Action item - The answer must repeat every record exactly, with no pictures in it.

(Saved entries)
◆ ◆ ◆
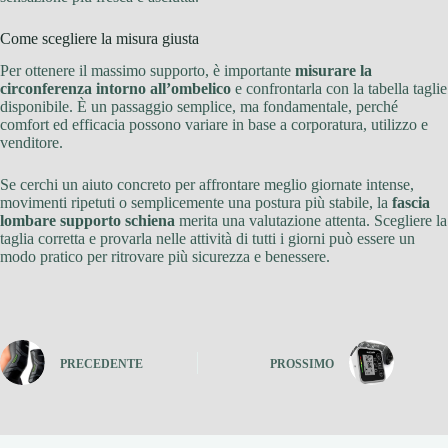
Come scegliere la misura giusta
Per ottenere il massimo supporto, è importante
misurare la
circonferenza intorno all’ombelico
e confrontarla con la tabella taglie
disponibile. È un passaggio semplice, ma fondamentale, perché
comfort ed efficacia possono variare in base a corporatura, utilizzo e
venditore.
Se cerchi un aiuto concreto per affrontare meglio giornate intense,
movimenti ripetuti o semplicemente una postura più stabile, la
fascia
lombare supporto schiena
merita una valutazione attenta. Scegliere la
taglia corretta e provarla nelle attività di tutti i giorni può essere un
modo pratico per ritrovare più sicurezza e benessere.
PRECEDENTE
PROSSIMO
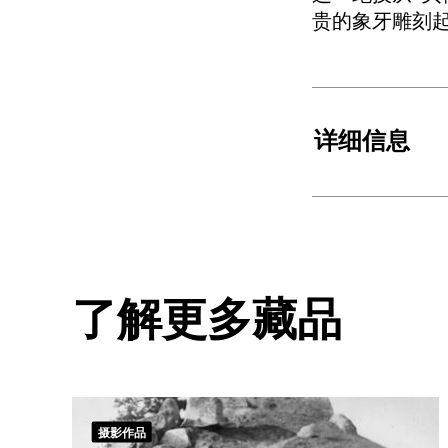
贵的象牙雕刻
详细信息
了解更多藏品
摄影作品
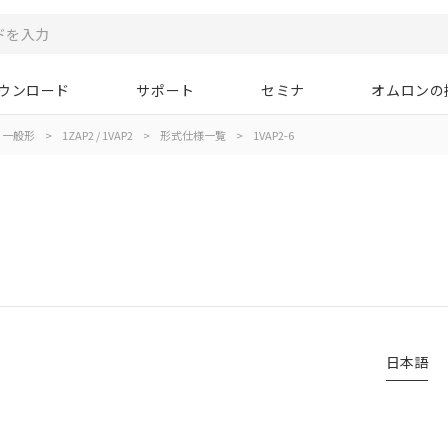
ウンロード
サポート
セミナ
オムロンの
一般形
>
1ZAP2 / 1VAP2
>
形式仕様一覧
>
1VAP2-6
日本語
◆ ◆ ◆
Response area -
Come scegliere la misura giusta
Per ottenere il massimo supporto, è importante
misurare la
circonferenza intorno all’ombelico
e confrontarla con la tabella taglie
disponibile. È un passaggio semplice, ma fondamentale, perché
comfort ed efficacia possono variare in base a corporatura, utilizzo e
venditore.
Se cerchi un aiuto concreto per affrontare meglio giornate intense,
movimenti ripetuti o semplicemente una postura più stabile, la
fascia
lombare supporto schiena
merita una valutazione attenta. Scegliere la
taglia corretta e provarla nelle attività di tutti i giorni può essere un
modo pratico per ritrovare più sicurezza e benessere.
PRECEDENTE
PROSSIMO
贵的象牙雕刻
详细信息
了解更多藏品
摄影作品
ウンロード
サポート
セミナ
オムロンの
一般形
>
1ZAP2 / 1VAP2
>
形式仕様一覧
>
1VAP2-6
日本語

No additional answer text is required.